Our past couple of weeks have dealt at least in part with the idea of reusing and transforming existing material into new artistic products, whether the transformations of poetry in the works of Schumann and Schubert to the various versions of ″Roll Over Beethoven″ to hip-hop. Indeed, all music is in conversation with the music that came before it.
For this project, though, we′re going to look at some cases in which legal action was brought in response to the musical ″recycling.″ For this assignment, you′re going to write a position statement in support of one side of a music copyright dispute.
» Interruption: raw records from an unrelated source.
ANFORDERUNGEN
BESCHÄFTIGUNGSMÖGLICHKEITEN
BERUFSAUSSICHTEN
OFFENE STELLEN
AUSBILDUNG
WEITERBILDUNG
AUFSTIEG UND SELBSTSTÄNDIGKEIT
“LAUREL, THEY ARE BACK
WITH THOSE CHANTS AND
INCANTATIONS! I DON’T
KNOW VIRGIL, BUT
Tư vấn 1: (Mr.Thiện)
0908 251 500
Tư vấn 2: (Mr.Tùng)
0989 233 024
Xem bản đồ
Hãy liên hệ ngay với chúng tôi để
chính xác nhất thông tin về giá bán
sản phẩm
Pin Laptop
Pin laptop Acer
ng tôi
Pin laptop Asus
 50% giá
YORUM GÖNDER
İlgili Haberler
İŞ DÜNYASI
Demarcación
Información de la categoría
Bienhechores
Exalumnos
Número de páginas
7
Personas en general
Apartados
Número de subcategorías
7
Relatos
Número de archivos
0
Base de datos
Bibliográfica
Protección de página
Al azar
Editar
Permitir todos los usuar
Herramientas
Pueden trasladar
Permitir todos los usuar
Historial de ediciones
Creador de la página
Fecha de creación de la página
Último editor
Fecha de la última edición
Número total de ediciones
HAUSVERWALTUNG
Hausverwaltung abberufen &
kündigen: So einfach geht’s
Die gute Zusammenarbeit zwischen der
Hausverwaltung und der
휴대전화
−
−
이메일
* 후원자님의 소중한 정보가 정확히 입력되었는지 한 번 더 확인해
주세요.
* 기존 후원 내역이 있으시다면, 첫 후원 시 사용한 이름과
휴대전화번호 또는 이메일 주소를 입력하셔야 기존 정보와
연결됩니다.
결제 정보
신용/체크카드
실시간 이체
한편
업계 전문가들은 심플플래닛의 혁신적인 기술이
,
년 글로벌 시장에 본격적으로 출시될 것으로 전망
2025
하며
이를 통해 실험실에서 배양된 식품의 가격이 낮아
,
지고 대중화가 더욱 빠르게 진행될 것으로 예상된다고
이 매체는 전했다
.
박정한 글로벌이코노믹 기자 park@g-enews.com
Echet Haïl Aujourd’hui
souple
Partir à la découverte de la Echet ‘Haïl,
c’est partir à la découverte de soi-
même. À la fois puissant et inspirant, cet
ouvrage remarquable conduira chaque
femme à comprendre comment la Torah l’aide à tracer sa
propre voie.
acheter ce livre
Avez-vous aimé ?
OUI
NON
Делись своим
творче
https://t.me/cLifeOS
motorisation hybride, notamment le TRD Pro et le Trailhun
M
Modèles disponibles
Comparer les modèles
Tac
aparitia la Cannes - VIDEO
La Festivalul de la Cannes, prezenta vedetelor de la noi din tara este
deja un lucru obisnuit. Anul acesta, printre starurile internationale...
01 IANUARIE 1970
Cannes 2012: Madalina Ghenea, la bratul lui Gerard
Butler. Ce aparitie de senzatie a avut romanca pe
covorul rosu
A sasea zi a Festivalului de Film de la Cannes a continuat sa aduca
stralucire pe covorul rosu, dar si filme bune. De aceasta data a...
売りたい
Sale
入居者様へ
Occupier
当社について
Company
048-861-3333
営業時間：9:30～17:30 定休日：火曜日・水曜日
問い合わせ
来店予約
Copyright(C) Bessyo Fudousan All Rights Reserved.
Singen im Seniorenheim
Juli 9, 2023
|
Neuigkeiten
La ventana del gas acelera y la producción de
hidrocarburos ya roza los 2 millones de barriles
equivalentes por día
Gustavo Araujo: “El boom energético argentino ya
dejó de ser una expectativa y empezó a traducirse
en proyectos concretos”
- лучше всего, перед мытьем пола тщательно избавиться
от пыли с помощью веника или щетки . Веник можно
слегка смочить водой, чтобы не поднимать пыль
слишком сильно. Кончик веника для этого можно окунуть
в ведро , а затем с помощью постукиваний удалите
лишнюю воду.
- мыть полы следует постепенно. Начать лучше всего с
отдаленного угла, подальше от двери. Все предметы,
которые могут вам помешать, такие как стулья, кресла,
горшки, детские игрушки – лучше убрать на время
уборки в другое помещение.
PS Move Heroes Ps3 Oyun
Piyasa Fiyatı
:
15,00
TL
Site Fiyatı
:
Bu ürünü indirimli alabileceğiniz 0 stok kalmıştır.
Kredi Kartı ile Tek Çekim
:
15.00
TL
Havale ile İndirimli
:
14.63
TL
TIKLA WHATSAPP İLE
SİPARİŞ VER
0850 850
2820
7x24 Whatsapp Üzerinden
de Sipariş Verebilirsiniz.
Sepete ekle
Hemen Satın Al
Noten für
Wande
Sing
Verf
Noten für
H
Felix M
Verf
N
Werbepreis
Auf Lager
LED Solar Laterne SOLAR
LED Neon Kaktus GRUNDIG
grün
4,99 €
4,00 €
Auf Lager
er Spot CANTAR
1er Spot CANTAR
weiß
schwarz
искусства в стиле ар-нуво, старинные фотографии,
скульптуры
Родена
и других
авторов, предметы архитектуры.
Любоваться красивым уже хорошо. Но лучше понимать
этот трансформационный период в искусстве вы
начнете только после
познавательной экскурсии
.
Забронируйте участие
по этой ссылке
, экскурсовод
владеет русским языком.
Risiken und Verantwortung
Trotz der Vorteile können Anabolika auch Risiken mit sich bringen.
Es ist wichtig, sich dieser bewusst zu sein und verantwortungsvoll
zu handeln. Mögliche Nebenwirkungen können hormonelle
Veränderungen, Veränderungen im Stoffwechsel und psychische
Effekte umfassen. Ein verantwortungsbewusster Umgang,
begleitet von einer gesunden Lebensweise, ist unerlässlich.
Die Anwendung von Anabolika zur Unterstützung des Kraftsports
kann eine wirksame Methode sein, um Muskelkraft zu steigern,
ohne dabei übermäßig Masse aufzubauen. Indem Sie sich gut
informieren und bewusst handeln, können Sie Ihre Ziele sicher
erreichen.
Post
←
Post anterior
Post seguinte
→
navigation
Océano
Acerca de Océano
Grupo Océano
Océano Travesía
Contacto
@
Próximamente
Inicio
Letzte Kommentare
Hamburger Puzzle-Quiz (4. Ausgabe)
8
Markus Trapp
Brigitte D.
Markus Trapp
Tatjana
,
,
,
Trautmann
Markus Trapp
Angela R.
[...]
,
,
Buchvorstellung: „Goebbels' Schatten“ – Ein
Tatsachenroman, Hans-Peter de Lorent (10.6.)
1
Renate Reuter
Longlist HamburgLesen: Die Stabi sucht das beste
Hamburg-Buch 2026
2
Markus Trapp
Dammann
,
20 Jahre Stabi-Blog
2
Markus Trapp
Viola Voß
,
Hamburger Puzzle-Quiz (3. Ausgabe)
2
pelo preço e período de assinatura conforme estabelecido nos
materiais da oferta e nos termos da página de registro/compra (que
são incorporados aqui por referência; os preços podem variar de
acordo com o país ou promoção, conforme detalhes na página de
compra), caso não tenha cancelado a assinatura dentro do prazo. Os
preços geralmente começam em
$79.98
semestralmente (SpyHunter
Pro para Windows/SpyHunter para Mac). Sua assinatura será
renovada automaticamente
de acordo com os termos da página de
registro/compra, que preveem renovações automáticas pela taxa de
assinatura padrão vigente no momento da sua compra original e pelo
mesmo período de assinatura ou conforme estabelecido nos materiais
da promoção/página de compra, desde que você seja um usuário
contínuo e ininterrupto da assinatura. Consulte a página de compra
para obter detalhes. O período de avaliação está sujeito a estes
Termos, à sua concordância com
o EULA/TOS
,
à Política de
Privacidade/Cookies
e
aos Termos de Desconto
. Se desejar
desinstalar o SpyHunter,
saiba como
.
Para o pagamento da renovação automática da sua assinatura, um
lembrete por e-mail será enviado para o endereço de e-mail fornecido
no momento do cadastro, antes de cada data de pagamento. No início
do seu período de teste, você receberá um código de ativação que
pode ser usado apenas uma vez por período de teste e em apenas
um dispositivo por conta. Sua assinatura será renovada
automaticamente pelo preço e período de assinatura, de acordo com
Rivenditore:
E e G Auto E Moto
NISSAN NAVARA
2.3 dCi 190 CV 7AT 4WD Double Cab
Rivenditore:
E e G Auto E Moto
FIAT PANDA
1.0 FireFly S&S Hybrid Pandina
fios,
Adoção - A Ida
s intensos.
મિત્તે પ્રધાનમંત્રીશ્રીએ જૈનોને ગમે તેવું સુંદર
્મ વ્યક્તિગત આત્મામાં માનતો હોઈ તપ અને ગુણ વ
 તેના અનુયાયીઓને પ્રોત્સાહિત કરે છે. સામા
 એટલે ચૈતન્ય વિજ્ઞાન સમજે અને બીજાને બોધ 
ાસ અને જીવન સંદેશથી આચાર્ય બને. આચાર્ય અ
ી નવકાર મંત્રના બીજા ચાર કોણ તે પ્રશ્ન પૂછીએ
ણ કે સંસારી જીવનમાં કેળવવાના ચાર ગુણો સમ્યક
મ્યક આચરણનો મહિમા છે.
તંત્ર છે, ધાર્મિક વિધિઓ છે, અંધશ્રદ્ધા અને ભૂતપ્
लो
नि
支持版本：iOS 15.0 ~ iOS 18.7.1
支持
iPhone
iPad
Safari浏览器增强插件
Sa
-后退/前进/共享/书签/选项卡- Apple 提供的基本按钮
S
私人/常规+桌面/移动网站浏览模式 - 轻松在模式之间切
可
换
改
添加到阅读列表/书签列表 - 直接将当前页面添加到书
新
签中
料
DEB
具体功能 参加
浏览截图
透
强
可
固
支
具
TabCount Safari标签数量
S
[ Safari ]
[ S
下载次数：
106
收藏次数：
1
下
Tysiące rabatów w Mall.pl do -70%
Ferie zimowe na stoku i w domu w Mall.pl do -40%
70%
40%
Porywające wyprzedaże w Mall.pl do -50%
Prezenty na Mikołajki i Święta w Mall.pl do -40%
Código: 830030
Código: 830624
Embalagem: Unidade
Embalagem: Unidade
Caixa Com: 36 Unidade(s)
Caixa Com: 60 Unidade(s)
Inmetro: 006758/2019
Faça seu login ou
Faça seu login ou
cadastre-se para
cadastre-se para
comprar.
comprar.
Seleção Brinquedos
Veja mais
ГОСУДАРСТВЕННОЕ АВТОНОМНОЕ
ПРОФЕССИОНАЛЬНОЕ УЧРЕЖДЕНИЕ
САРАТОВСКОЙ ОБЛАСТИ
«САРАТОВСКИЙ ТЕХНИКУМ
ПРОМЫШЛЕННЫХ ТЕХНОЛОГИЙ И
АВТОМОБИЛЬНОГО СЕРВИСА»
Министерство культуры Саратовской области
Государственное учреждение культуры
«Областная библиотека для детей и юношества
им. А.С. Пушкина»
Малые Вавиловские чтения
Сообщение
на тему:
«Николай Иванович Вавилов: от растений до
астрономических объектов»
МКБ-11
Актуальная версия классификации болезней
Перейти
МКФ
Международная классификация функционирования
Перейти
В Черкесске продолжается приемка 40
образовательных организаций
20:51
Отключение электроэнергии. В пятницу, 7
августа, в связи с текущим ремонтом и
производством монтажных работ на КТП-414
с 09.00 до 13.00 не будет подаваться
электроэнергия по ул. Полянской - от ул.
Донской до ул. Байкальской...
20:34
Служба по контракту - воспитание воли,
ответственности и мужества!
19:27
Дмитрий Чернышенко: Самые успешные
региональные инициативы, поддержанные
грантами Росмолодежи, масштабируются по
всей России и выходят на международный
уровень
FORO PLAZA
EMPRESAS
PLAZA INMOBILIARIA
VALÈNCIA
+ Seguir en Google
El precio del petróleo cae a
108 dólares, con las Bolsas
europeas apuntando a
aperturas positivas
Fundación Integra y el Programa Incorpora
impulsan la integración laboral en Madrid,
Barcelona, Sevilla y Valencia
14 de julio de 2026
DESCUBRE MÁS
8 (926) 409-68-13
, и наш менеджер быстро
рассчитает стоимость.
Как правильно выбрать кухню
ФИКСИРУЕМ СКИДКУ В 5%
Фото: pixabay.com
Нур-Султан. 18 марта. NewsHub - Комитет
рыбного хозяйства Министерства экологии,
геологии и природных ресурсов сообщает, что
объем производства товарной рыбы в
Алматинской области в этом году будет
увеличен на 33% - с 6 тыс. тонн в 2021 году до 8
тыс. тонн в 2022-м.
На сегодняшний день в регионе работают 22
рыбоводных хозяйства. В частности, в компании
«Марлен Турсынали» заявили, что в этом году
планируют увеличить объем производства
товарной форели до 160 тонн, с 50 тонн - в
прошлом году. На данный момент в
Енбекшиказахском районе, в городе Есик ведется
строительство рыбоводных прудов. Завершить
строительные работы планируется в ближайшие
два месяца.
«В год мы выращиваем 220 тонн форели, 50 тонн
Possible cases include the following popular songs and performers: Sweet Little Sixteen performed by Chuck Berry (1958) / Surfin′ U.S.A. performed by The Beach Boys (1963) He’s So Fine performed by the Chiffons (1963) / My Sweet Lord by George Harrison (1970) Run Through the Jungle by Creedence Clearwater Revival (1970) / Old Man Down the Road by John Fogerty (1984) I’d Like to Teach the World to Sing by the New Seekers (1971) / Shakermaker by Oasis (1994) American Girl by Tom Petty (1977) / Last Nite by the Strokes (2001) Got to Give It Up by Marvin Gaye (1977) / Blurred Lines by Robin Thicke and Pharrell Williams (2013)
Students should utilize musical terminology to discuss the similarities and differences between the two songs, basically determining whether you think the songs are similar enough to warrant the lawsuit.
This is a good opportunity to refresh your command of musical vocabulary! Another question to consider is whether you think the similarities you hear are specific enough or are if they are just more general characteristics of the musical style. For example, basic musical components like a 12-bar blues progression or a waltz beat are too general to be copyrighted by themselves.
Additionally, address specific aspects of the case (you will likely need to do a little background research) and/or the musical examples that support your position or complicate your analysis. Your paper should be a minimum of 300 words.